I sat in Wong's and was terrified. My head was full of my father's visions, his cannon balls, his patented breach locks, his naked coastline. His blue prophet's eyes looked at the ducks' feet Goon gave me to eat and saw, instead, the hands of babies.

I was not alone in my nervousness. The other Chinese did not want me there either. They did not approve of Goon Tse Ying adopting Englishmen. They were frightened of the consequences but Goon was a rich man and a natural force whose very laugh could move the brass chimes above the family table.

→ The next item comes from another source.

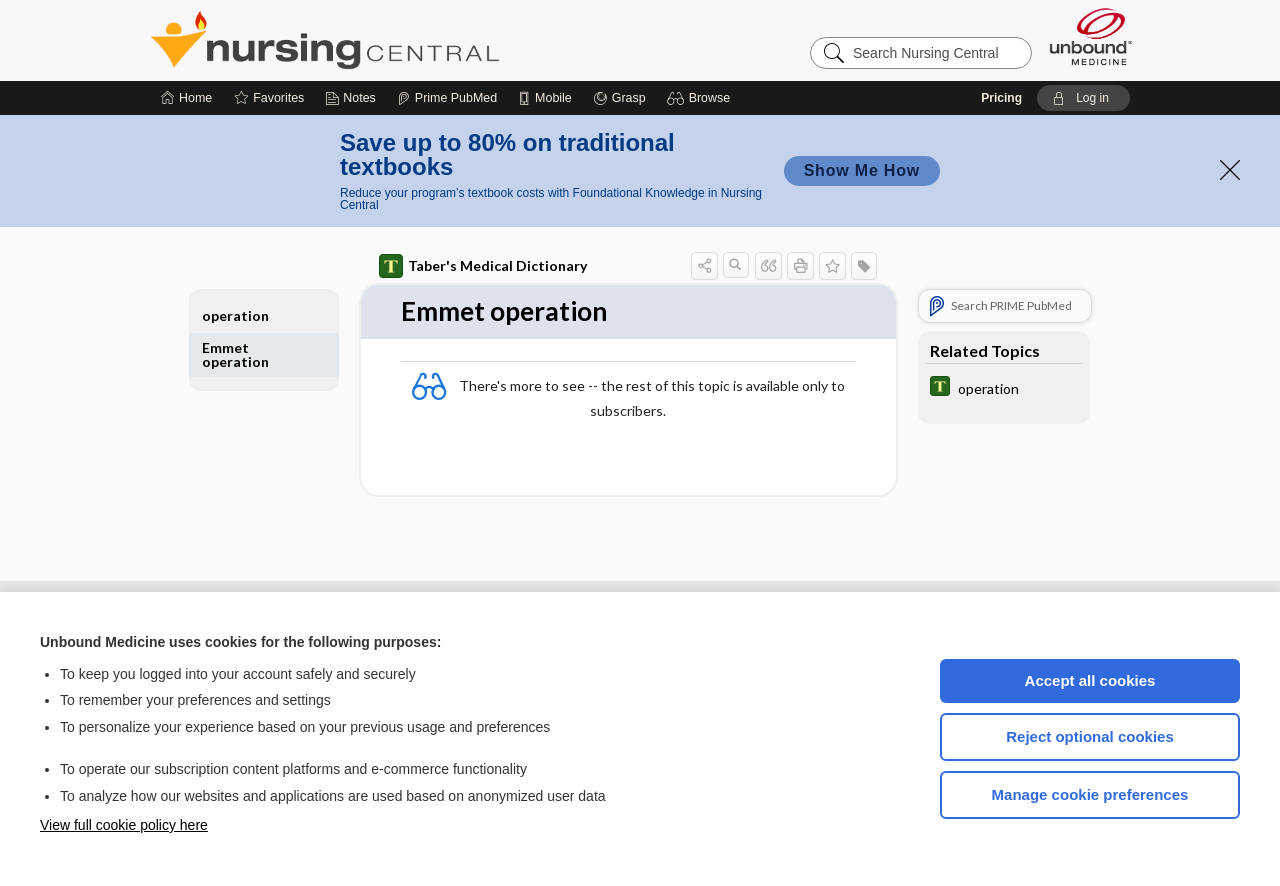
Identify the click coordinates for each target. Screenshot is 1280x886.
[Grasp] (619, 98)
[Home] (186, 98)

"I will teach you how to use garlic and ginger to remove pains from the head. I will teach you to read and write. I will teach you everything. Five languages," Goon Tse Ying said, "because I was once an orphan too. Do you understand?"

"Yes," I said.

I had never sat at a table without a cloth. I had never heard mah-jong tiles clatter. I had never seen children treated kindly, touched, petted and embraced so readily. The Wong children were all younger than I was. They came and stared at me with huge brown eyes. When the sight of me made them cry they were not slapped. And – ducks' feet and dried fish included – it was this that was the most exotic thing in Wong's cafe.

"You will come to the herbalist's with me and I will make you a scholar of herbs. I will teach you to shoe a horse. I will teach you to make money. You will polish your boots like I show you. Why am I doing this for you, little Englishman?"

"Because you were an orphan, sir."

"Roll up," roared Goon Tse Ying. "Roll up, roll up. Look at them," he indicated the men playing mah-jong in the corner. "They are in gaol. They have locked themselves up in Wong's. They have made themselves prisoners. They give Wong all their money and Wong feeds them and buys what they need at the shops. They cannot speak English. They do not know what 'roll up' means. I say it and they smile. They nod at me. They think I am moon-touched, but they know I am rich. They respect me and think I am dangerous. I buy them presents because they are lonely and unhappy. Next week I will give poor Hing fifty pounds so he can have a bride come out from China. He does not know. You watch."

"Hing," he shouted in English. "Next month I give you fifty pounds."

Hing, sitting on a chair by the kitchen servery, looked up from his newspaper, took the sodden cigarette from his mouth and gave a stained smile.